- **Work to complete**:
Look through the data below for the line with "sklep@cardgallery.pl" and the line with "も非常に少ないため、髪の中に取り込ま", then transcribe exactly from the first through the second, leaving out all pictures.

- **Supplied material**:
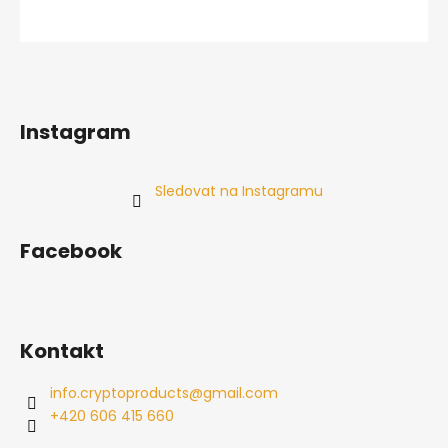
Instagram
Sledovat na Instagramu
Facebook
Kontakt
info.cryptoproducts
@
gmail.com
+420 606 415 660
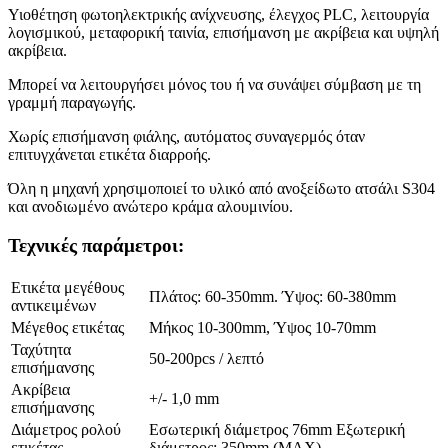
Υιοθέτηση φωτοηλεκτρικής ανίχνευσης, έλεγχος PLC, λειτουργία
λογισμικού, μεταφορική ταινία, επισήμανση με ακρίβεια και υψηλή
ακρίβεια.
Μπορεί να λειτουργήσει μόνος του ή να συνάψει σύμβαση με τη
γραμμή παραγωγής.
Χωρίς επισήμανση φιάλης, αυτόματος συναγερμός όταν
επιτυγχάνεται ετικέτα διαρροής.
Όλη η μηχανή χρησιμοποιεί το υλικό από ανοξείδωτο ατσάλι S304
και ανοδιωμένο ανώτερο κράμα αλουμινίου.
Τεχνικές παράμετροι:
Ετικέτα μεγέθους
Πλάτος: 60-350mm. Ύψος: 60-380mm
αντικειμένων
Μέγεθος ετικέτας
Μήκος 10-300mm, Ύψος 10-70mm
Ταχύτητα
50-200pcs / λεπτό
επισήμανσης
Ακρίβεια
+/- 1,0 mm
επισήμανσης
Διάμετρος ρολού
Εσωτερική διάμετρος 76mm Εξωτερική
ετικέτας
διάμετρος: 350mm (MAX)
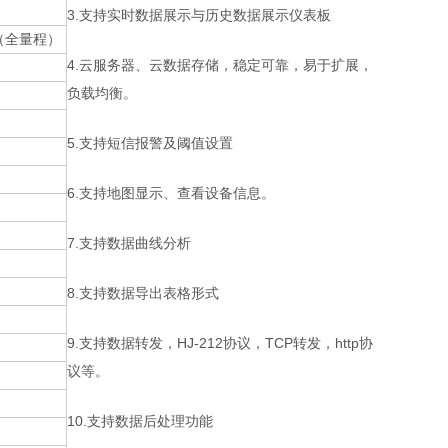
3.支持实时数据展示与历史数据展示仪表板
5%（全量程）
4.云服务器、云数据存储，稳定可靠，易于扩展，
负载均衡。
5.支持短信报警及阈值设置
6.支持地图显示、查看设备信息。
7.支持数据曲线分析
8.支持数据导出表格形式
9.支持数据转发，HJ-212协议，TCP转发，http协
议等。
10.支持数据后处理功能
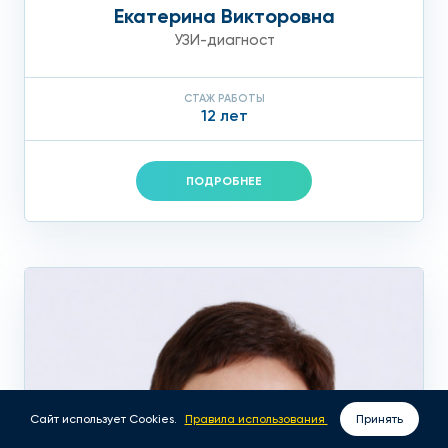
Екатерина Викторовна
УЗИ-диагност
СТАЖ РАБОТЫ
12 лет
ПОДРОБНЕЕ
Сайт использует Cookies.
Правила использования
Принять
ВЫЗОВ ВРАЧА НА ДОМ
ЗАПИСАТЬСЯ ОНЛАЙН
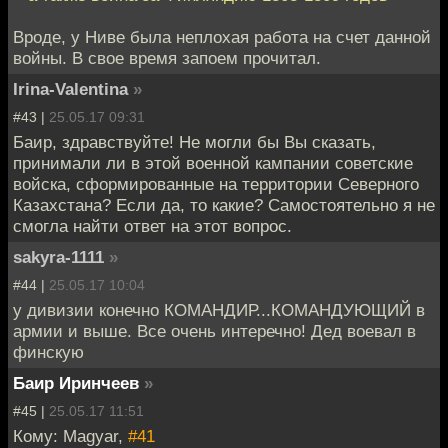
Вроде, у Ниве была неплохая работа на счет данной
войны. В свое время запоем прочитал.
Irina-Valentina
»
#43 |
25.05.17 09:31
Баир, здравствуйте! Не могли бы Вы сказать,
принимали ли в этой военной кампании советские
войска, сформированные на территории Северного
Казахстана? Если да, то какие? Самостоятельно я не
смогла найти ответ на этот вопрос.
sakyra-1111
»
#44 |
25.05.17 10:04
у дивизии конечно КОМАНДИР...КОМАНДУЮЩИЙ в
армии и выше. Все очень интеречно! Дед воевал в
финскую
Баир Иринчеев
»
#45 |
25.05.17 11:51
Кому: Magyar,
#41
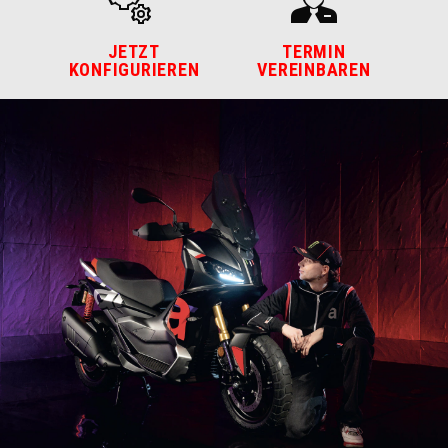
JETZT
TERMIN
KONFIGURIEREN
VEREINBAREN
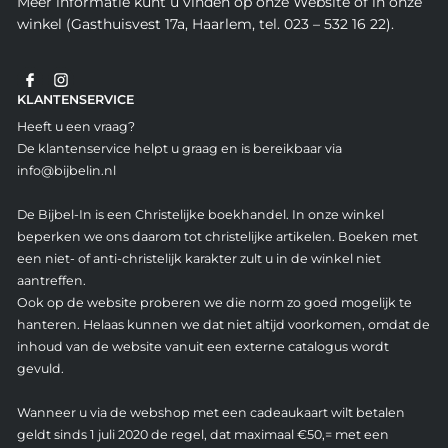
Meer informatie kunt u vinden op onze Website of in onze
winkel (Gasthuisvest 17a, Haarlem, tel. 023 – 532 16 22).
KLANTENSERVICE
Heeft u een vraag?
De klantenservice helpt u graag en is bereikbaar via
info@bijbelin.nl
De Bijbel-In is een Christelijke boekhandel. In onze winkel
beperken we ons daarom tot christelijke artikelen. Boeken met
een niet- of anti-christelijk karakter zult u in de winkel niet
aantreffen.
Ook op de website proberen we die norm zo goed mogelijk te
hanteren. Helaas kunnen we dat niet altijd voorkomen, omdat de
inhoud van de website vanuit een externe catalogus wordt
gevuld.
Wanneer u via de webshop met een cadeaukaart wilt betalen
geldt sinds 1 juli 2020 de regel, dat maximaal €50,= met een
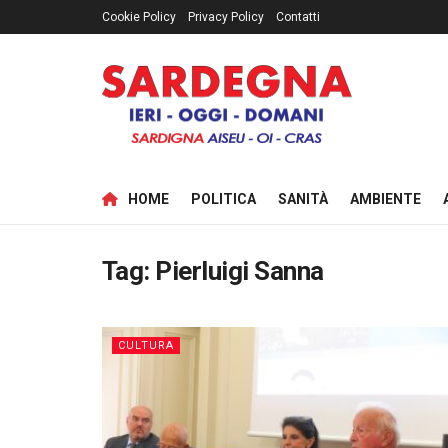
Cookie Policy
Privacy Policy
Contatti
HOME
POLITICA
SANITÀ
AMBIENTE
Tag:
Pierluigi Sanna
CULTURA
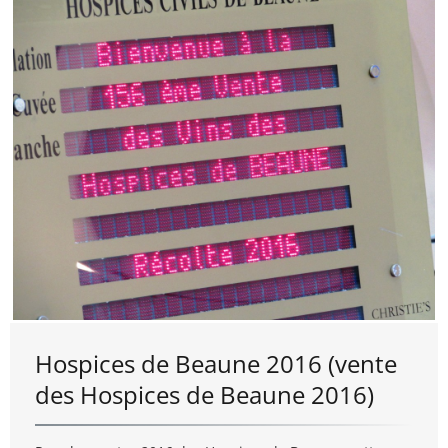
Hospices de Beaune 2016 (vente
des Hospices de Beaune 2016)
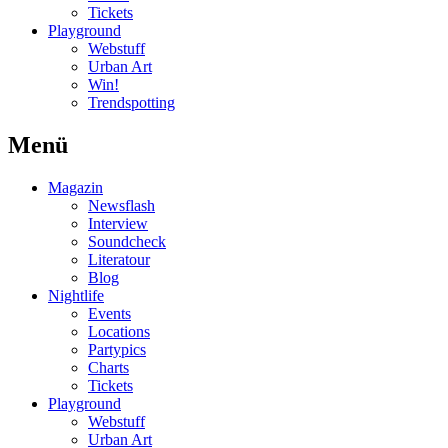
Tickets
Playground
Webstuff
Urban Art
Win!
Trendspotting
Menü
Magazin
Newsflash
Interview
Soundcheck
Literatour
Blog
Nightlife
Events
Locations
Partypics
Charts
Tickets
Playground
Webstuff
Urban Art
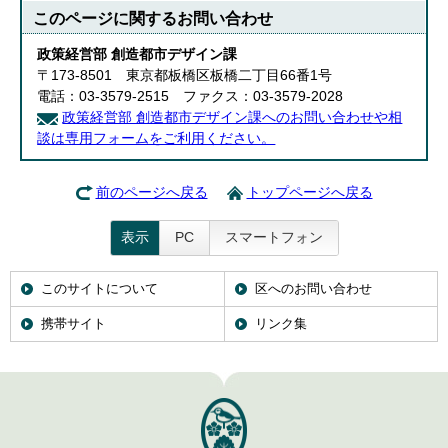
このページに関する
お問い合わせ
政策経営部 創造都市デザイン課
〒173-8501 東京都板橋区板橋二丁目66番1号
電話：03-3579-2515 ファクス：03-3579-2028
政策経営部 創造都市デザイン課へのお問い合わせや相
談は専用フォームをご利用ください。
前のページへ戻る
トップページへ戻る
表示
PC
スマートフォン
このサイトについて
区へのお問い合わせ
携帯サイト
リンク集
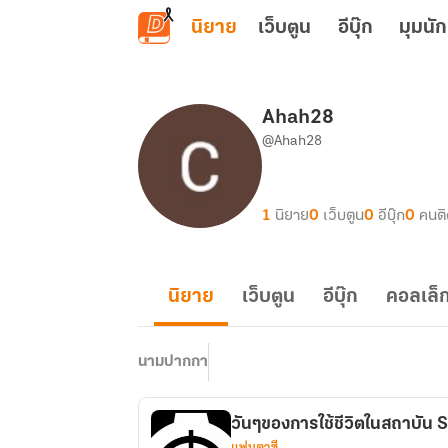
ข้ามไปยังเนื้อหาหลัก
นิยาย
เว็บตูน
อีบุ๊ก
มุมนัก
Ahah28
@Ahah28
1
นิยาย
0
เว็บตูน
0
อีบุ๊ก
0
คนต
นิยาย
เว็บตูน
อีบุ๊ก
คอลเล็ก
นามปากกา
วันๆของการใช้ชีวิตในสถาบัน 
แฟนตาซี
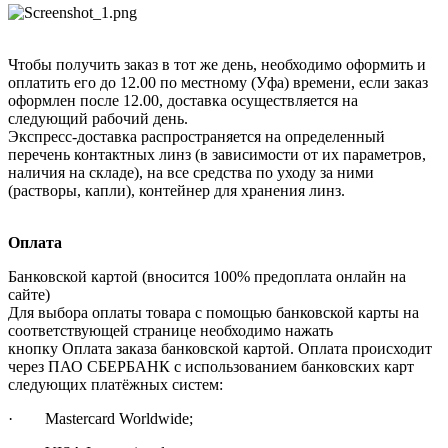
Чтобы получить заказ в тот же день, необходимо оформить и
оплатить его до 12.00 по местному (Уфа) времени, если заказ
оформлен после 12.00, доставка осуществляется на
следующий рабочий день.
Экспресс-доставка распространяется на определенный
перечень контактных линз (в зависимости от их параметров,
наличия на складе), на все средства по уходу за ними
(растворы, капли), контейнер для хранения линз.
Оплата
Банковской картой (вносится 100% предоплата онлайн на
сайте)
Для выбора оплаты товара с помощью банковской карты на
соответствующей странице необходимо нажать
кнопку Оплата заказа банковской картой. Оплата происходит
через ПАО СБЕРБАНК с использованием банковских карт
следующих платёжных систем:
· Mastercard Worldwide;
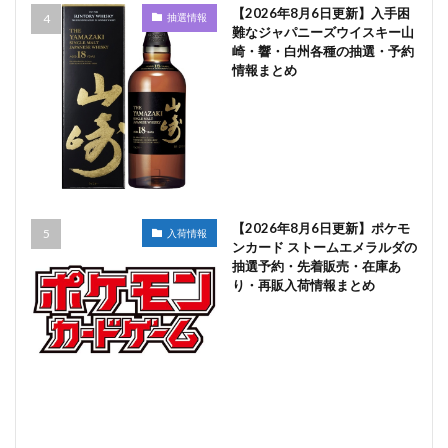
【2026年8月6日更新】入手困
抽選情報
難なジャパニーズウイスキー山
崎・響・白州各種の抽選・予約
情報まとめ
【2026年8月6日更新】ポケモ
入荷情報
ンカード ストームエメラルダの
抽選予約・先着販売・在庫あ
り・再販入荷情報まとめ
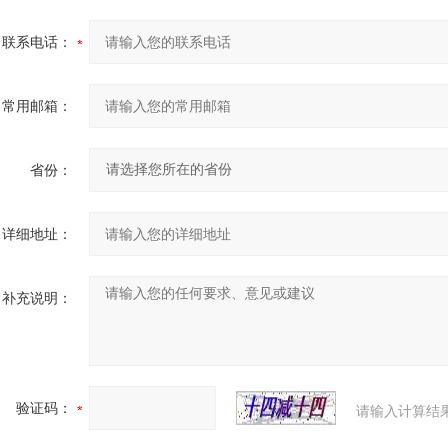
联系电话：
常用邮箱：
省份：
详细地址：
补充说明：
验证码：
请输入计算结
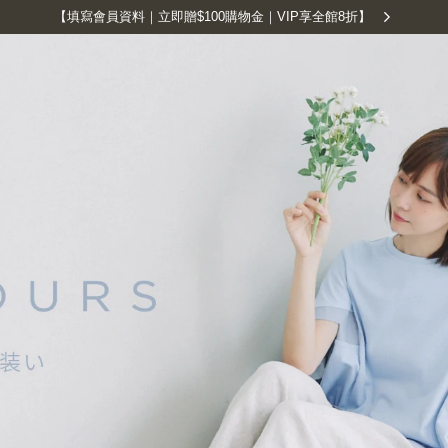
【填寫會員資料｜立即贈$100購物金｜VIP享全館8折】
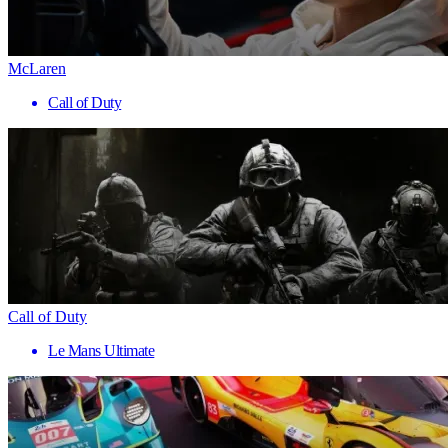
McLaren
Call of Duty
Call of Duty
Le Mans Ultimate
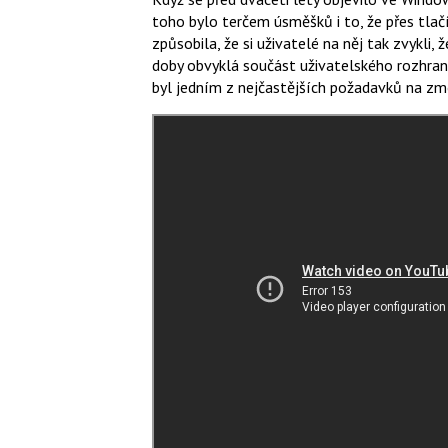
toho bylo terčem úsměšků i to, že přes tlačí
způsobila, že si uživatelé na něj tak zvykli
doby obvyklá součást uživatelského rozhraní
byl jedním z nejčastějších požadavků na z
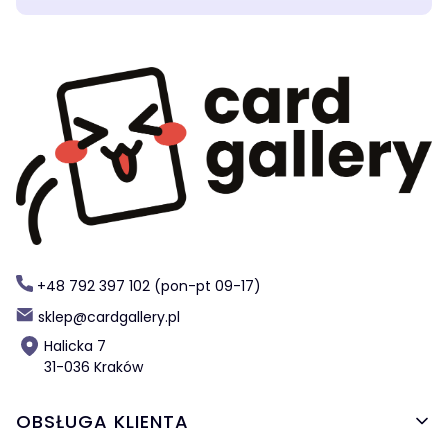
+48 792 397 102 (pon-pt 09-17)
sklep@cardgallery.pl
Halicka 7
31-036 Kraków
Linki w stopce
OBSŁUGA KLIENTA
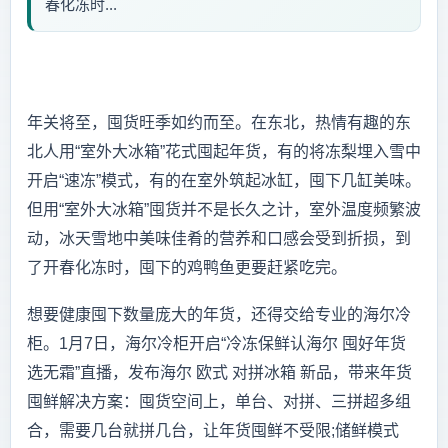
春化冻时...
年关将至，囤货旺季如约而至。在东北，热情有趣的东
北人用“室外大冰箱”花式囤起年货，有的将冻梨埋入雪中
开启“速冻”模式，有的在室外筑起冰缸，囤下几缸美味。
但用“室外大冰箱”囤货并不是长久之计，室外温度频繁波
动，冰天雪地中美味佳肴的营养和口感会受到折损，到
了开春化冻时，囤下的鸡鸭鱼更要赶紧吃完。
想要健康囤下数量庞大的年货，还得交给专业的海尔冷
柜。1月7日，海尔冷柜开启“冷冻保鲜认海尔 囤好年货
选无霜”直播，发布海尔 欧式 对拼冰箱 新品，带来年货
囤鲜解决方案：囤货空间上，单台、对拼、三拼超多组
合，需要几台就拼几台，让年货囤鲜不受限;储鲜模式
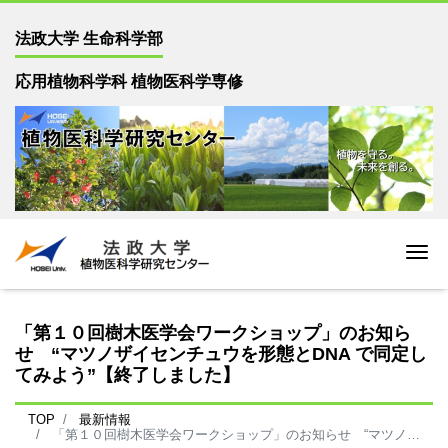
法政大学 生命科学部
応用植物科学科 植物医科学専修
Me
「第１０回樹木医学会ワークショップ」のお知ら
せ “マツノザイセンチュウを形態とDNA で同定し
てみよう”【終了しました】
TOP
最新情報
「第１０回樹木医学会ワークショップ」のお知らせ “マツノザイセンチュウを形態とDNA で同定してみよう”【終了しました】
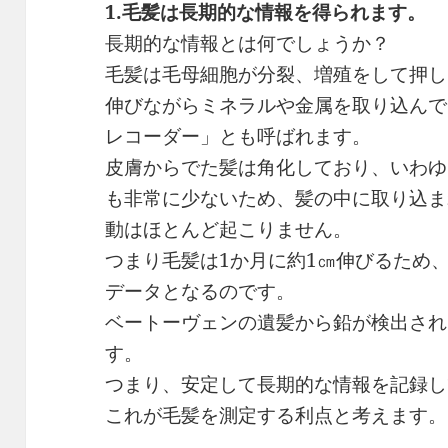
1.毛髪は長期的な情報を得られます。
長期的な情報とは何でしょうか？
毛髪は毛母細胞が分裂、増殖をして押し
伸びながらミネラルや金属を取り込んで
レコーダー」とも呼ばれます。
皮膚からでた髪は角化しており、いわゆ
も非常に少ないため、髪の中に取り込ま
動はほとんど起こりません。
つまり毛髪は1か月に約1㎝伸びるため
データとなるのです。
ベートーヴェンの遺髪から鉛が検出され
す。
つまり、安定して長期的な情報を記録し
これが毛髪を測定する利点と考えます。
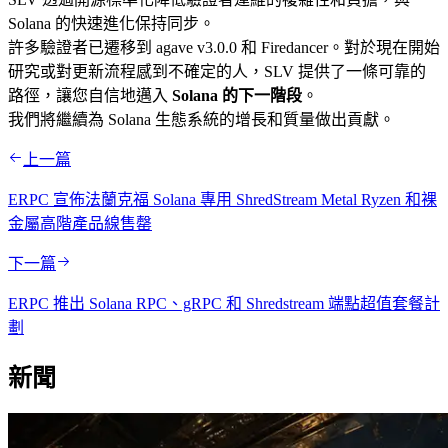
Solana 的快速進化保持同步。
許多驗證者已遷移到 agave v3.0.0 和 Firedancer。對於現在開始
研究或對更新流程感到不確定的人，SLV 提供了一條可靠的
路徑，讓您自信地邁入
Solana 的下一階段
。
我們將繼續為 Solana 生態系統的增長和質量做出貢獻。
上一篇
ERPC 宣佈法蘭克福 Solana 專用 ShredStream Metal Ryzen 和裸
金屬高階產品線售罄
下一篇
ERPC 推出 Solana RPC、gRPC 和 Shredstream 端點超值套餐計
劃
新聞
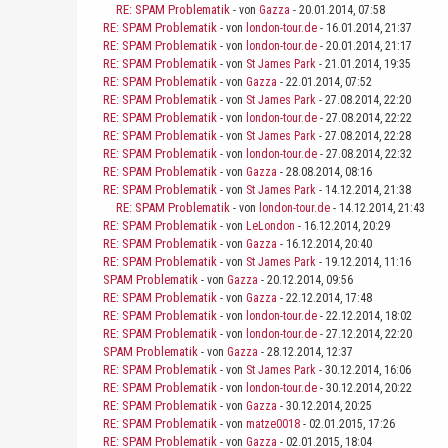
RE: SPAM Problematik
- von
Gazza
- 20.01.2014, 07:58
RE: SPAM Problematik
- von
london-tour.de
- 16.01.2014, 21:37
RE: SPAM Problematik
- von
london-tour.de
- 20.01.2014, 21:17
RE: SPAM Problematik
- von
St James Park
- 21.01.2014, 19:35
RE: SPAM Problematik
- von
Gazza
- 22.01.2014, 07:52
RE: SPAM Problematik
- von
St James Park
- 27.08.2014, 22:20
RE: SPAM Problematik
- von
london-tour.de
- 27.08.2014, 22:22
RE: SPAM Problematik
- von
St James Park
- 27.08.2014, 22:28
RE: SPAM Problematik
- von
london-tour.de
- 27.08.2014, 22:32
RE: SPAM Problematik
- von
Gazza
- 28.08.2014, 08:16
RE: SPAM Problematik
- von
St James Park
- 14.12.2014, 21:38
RE: SPAM Problematik
- von
london-tour.de
- 14.12.2014, 21:43
RE: SPAM Problematik
- von
LeLondon
- 16.12.2014, 20:29
RE: SPAM Problematik
- von
Gazza
- 16.12.2014, 20:40
RE: SPAM Problematik
- von
St James Park
- 19.12.2014, 11:16
SPAM Problematik
- von
Gazza
- 20.12.2014, 09:56
RE: SPAM Problematik
- von
Gazza
- 22.12.2014, 17:48
RE: SPAM Problematik
- von
london-tour.de
- 22.12.2014, 18:02
RE: SPAM Problematik
- von
london-tour.de
- 27.12.2014, 22:20
SPAM Problematik
- von
Gazza
- 28.12.2014, 12:37
RE: SPAM Problematik
- von
St James Park
- 30.12.2014, 16:06
RE: SPAM Problematik
- von
london-tour.de
- 30.12.2014, 20:22
RE: SPAM Problematik
- von
Gazza
- 30.12.2014, 20:25
RE: SPAM Problematik
- von
matze0018
- 02.01.2015, 17:26
RE: SPAM Problematik
- von
Gazza
- 02.01.2015, 18:04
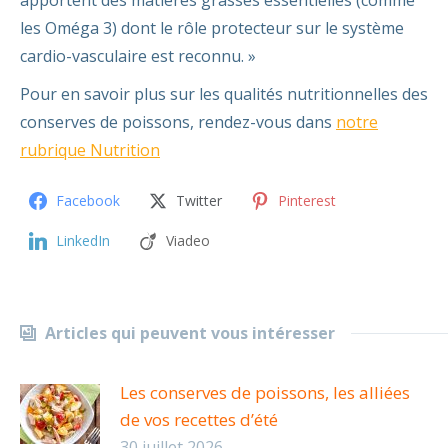
les Oméga 3) dont le rôle protecteur sur le système
cardio-vasculaire est reconnu. »
Pour en savoir plus sur les qualités nutritionnelles des
conserves de poissons, rendez-vous dans
notre
rubrique Nutrition
Facebook
Twitter
Pinterest
LinkedIn
Viadeo
Articles qui peuvent vous intéresser
Les conserves de poissons, les alliées
de vos recettes d’été
30 juillet 2026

- **Task solution**:
sklep@cardgallery.pl
Halicka 7
31-036 Kraków
Linki w stopce
OBSŁUGA KLIENTA
春化冻时...
年关将至，囤货旺季如约而至。在东北，热情有趣的东
北人用“室外大冰箱”花式囤起年货，有的将冻梨埋入雪中
开启“速冻”模式，有的在室外筑起冰缸，囤下几缸美味。
但用“室外大冰箱”囤货并不是长久之计，室外温度频繁波
动，冰天雪地中美味佳肴的营养和口感会受到折损，到
了开春化冻时，囤下的鸡鸭鱼更要赶紧吃完。
想要健康囤下数量庞大的年货，还得交给专业的海尔冷
柜。1月7日，海尔冷柜开启“冷冻保鲜认海尔 囤好年货
选无霜”直播，发布海尔 欧式 对拼冰箱 新品，带来年货
囤鲜解决方案：囤货空间上，单台、对拼、三拼超多组
合，需要几台就拼几台，让年货囤鲜不受限;储鲜模式
法政大学 生命科学部
応用植物科学科 植物医科学専修
Me
「第１０回樹木医学会ワークショップ」のお知ら
せ “マツノザイセンチュウを形態とDNA で同定し
てみよう”【終了しました】
TOP
最新情報
「第１０回樹木医学会ワークショップ」のお知らせ “マツノザイセンチュウを形態とDNA で同定してみよう”【終了しました】
1.毛髪は長期的な情報を得られます。
長期的な情報とは何でしょうか？
毛髪は毛母細胞が分裂、増殖をして押し
伸びながらミネラルや金属を取り込んで
レコーダー」とも呼ばれます。
皮膚からでた髪は角化しており、いわゆ
も非常に少ないため、髪の中に取り込ま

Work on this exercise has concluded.